### ASSIGNED TASK
Leave every picture out, and retype all the remaining records exactly.

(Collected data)
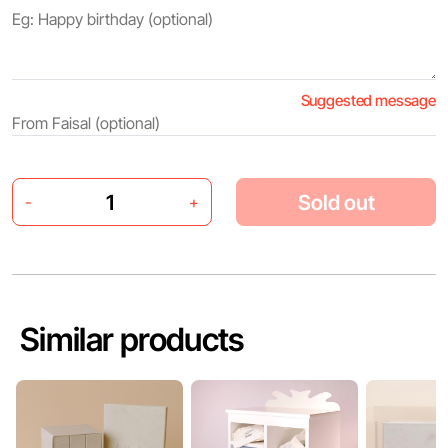
Suggested message
Sold out
-
+
Similar products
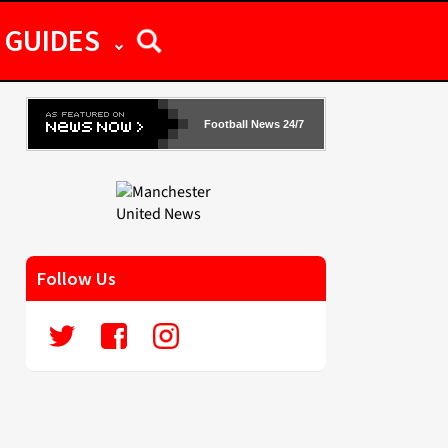
GUIDES
Football News 24/7
Follow Us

### RESULT
Suggested message
Sold out
-
+
Similar products
GUIDES
Football News 24/7
Follow Us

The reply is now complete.